Saved data entries
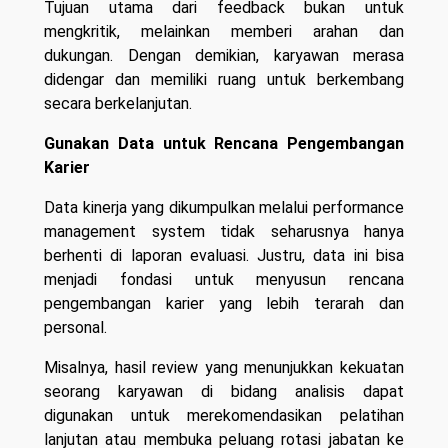
Tujuan utama dari feedback bukan untuk
mengkritik, melainkan memberi arahan dan
dukungan. Dengan demikian, karyawan merasa
didengar dan memiliki ruang untuk berkembang
secara berkelanjutan.
Gunakan Data untuk Rencana Pengembangan
Karier
Data kinerja yang dikumpulkan melalui performance
management system tidak seharusnya hanya
berhenti di laporan evaluasi. Justru, data ini bisa
menjadi fondasi untuk menyusun rencana
pengembangan karier yang lebih terarah dan
personal.
Misalnya, hasil review yang menunjukkan kekuatan
seorang karyawan di bidang analisis dapat
digunakan untuk merekomendasikan pelatihan
lanjutan atau membuka peluang rotasi jabatan ke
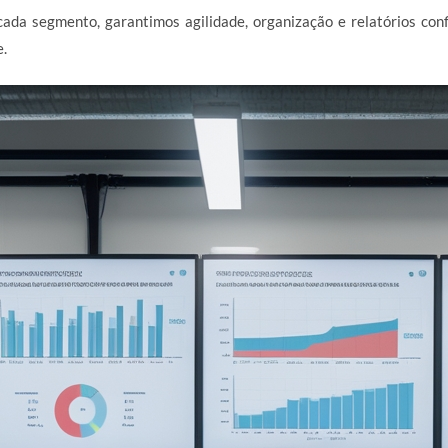
ada segmento, garantimos agilidade, organização e relatórios con
e.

■ Task directions ■
Please print the span that begins at the line holding "pengembangan karier yang lebih terarah dan" and ends at the last line of the data, both ends included, with no pictures.

■ Exercise answer ■
pengembangan karier yang lebih terarah dan
personal.
Misalnya, hasil review yang menunjukkan kekuatan
seorang karyawan di bidang analisis dapat
digunakan untuk merekomendasikan pelatihan
lanjutan atau membuka peluang rotasi jabatan ke
ada segmento, garantimos agilidade, organização e relatórios con
e.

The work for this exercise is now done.